◆ Task directions ◆
Go through the data and retrieve each line that includes the string "Đồng".
==== Entries shown ====
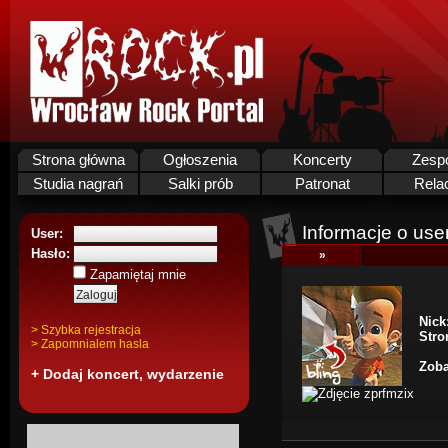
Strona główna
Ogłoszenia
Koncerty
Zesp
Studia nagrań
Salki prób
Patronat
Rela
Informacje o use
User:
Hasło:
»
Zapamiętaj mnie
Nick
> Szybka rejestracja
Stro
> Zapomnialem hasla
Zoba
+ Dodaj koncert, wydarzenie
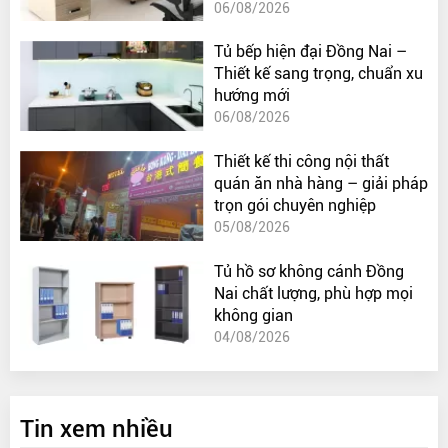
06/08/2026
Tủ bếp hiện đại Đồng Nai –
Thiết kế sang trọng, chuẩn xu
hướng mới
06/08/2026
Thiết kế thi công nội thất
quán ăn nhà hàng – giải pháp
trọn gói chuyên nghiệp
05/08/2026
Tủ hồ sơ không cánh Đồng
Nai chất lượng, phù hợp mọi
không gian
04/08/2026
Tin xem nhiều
====
◆ Finished task ◆
Tủ bếp hiện đại Đồng Nai –
Tủ hồ sơ không cánh Đồng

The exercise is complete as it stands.